Sappiamo che Philippe Sègur si trovava al fianco di Napoleone quando l'imperatore prese la decisione di sbarazzarsi dei carri che trasportavano l'enorme quantitativo d'oro razziato da Mosca. Mi pare plausibile quindi che, data l'intenzione di Napoleone di tornarvi in momento migliore, Ségur sia stato incaricato di redigere una specie di mappa, qualcosa che potesse servire per ritrovare i punti di riferimento precisi in un territorio vastissimo e dai colori quasi del tutto uniformi. Concordate con me fin qui?»

«Vada avanti» lo incalzò Natalia.

«Sappiamo anche che, una volta fatto ritorno in Francia, Sègur divenne uno scrittore affermato. Fu autore di diversi libri, uno dei quali aveva come argomento proprio la campagna in Russia. Lo ha detto lei prima, no? Niente di più semplice, perciò, che al suo interno abbia deciso di inserire un messaggio in codice, o qualsiasi altra cosa, che facesse riferimento al luogo esatto in cui i carri furono nascosti. Poi, come ulteriore margine di sicurezza, commissionò, o dipinse non ha importanza, un quadro che faceva riferimento a quell'avvenimento preciso inserendovi sia la sua firma a garanzia di autenticità che la scacchiera di Polibio come elemento necessario a decrittare il messaggio.»

«Ha senso» commentò Natalia.

«Allora proseguiamo. Appurato tutto ciò, rimane solo una domanda: cosa successe negli anni seguenti in Francia?

La risposta ci viene dalla storia. Napoleone non ebbe mai l'occasione di tornare in Russia e nessun'altro, a parte Philippe, era a conoscenza del punto esatto o in condizione tale da poter intraprendere una spedizione in quei lontani territori, per cui la faccenda si perse nell'oblio, alimentando storie e leggende fino ai giorni nostri.

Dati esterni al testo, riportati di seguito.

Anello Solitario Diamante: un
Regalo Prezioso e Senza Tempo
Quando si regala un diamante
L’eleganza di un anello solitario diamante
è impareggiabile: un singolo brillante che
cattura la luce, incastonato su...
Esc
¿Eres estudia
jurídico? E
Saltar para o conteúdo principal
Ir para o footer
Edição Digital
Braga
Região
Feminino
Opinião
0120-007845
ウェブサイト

Il diario di Sègur fece probabilmente la stessa fine, o almeno così crediamo, mentre il quadro, per qualche oscura ragione, è giunto fino a noi praticamente intatto.»

«Concludendo» intervenne Victòr che aveva seguito tutto il discorso in silenzio «senza il diario siamo a zero. Ci vogliono entrambi gli oggetti per ritrovare il punto scelto da Napoleone e noi ne abbiamo solo uno.»

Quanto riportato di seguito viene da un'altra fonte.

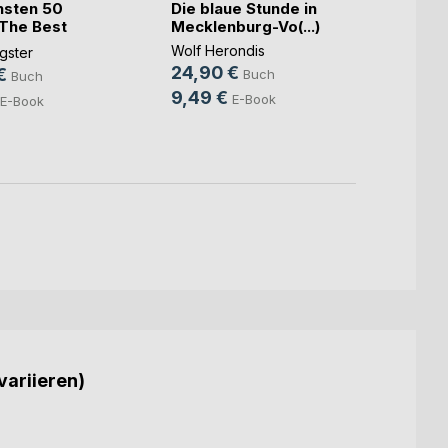
Hamb
hsten 50
Die blaue Stunde in
Zehnt
 The Best
Mecklenburg-Vo(...)
Thunar
Wolf Herondis
gster
35,9
24,90 €
€
Buch
Buch
18,9
9,49 €
E-Book
E-Book
variieren)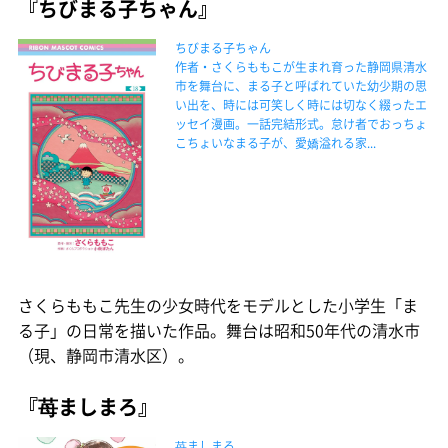
『ちびまる子ちゃん』
ちびまる子ちゃん
作者・さくらももこが生まれ育った静岡県清水
市を舞台に、まる子と呼ばれていた幼少期の思
い出を、時には可笑しく時には切なく綴ったエ
ッセイ漫画。一話完結形式。怠け者でおっちょ
こちょいなまる子が、愛嬌溢れる家...
さくらももこ先生の少女時代をモデルとした小学生「ま
る子」の日常を描いた作品。舞台は昭和50年代の清水市
（現、静岡市清水区）。
『苺ましまろ』
苺ましまろ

«Esatto. Ma è proprio qui che entrate in gioco. Negli ultimi mesi abbiamo fatto delle ricerche approfondite sull'argomento e siamo giunti alla conclusione che se il diario esiste gli unici che possono saperne qualcosa sono i membri della famiglia Sègur, l'ultima rimasta che discenda direttamente da Philippe e che vive in Francia.»

«La Francia è grande» osservò Dominique «e di Sègur ce ne possono essere a migliaia.»

«Problema già risolto. Il cerchio si chiude su Parigi. I biglietti aerei sono già pronti. Partiamo fra tre ore.»

«Come partiamo?» domandò Victòr con aria perplessa.

L'archeologa lo guardò con un ghigno. «Non avrete mica pensato che vi avrei lasciati da soli, vero? Io vengo con voi.»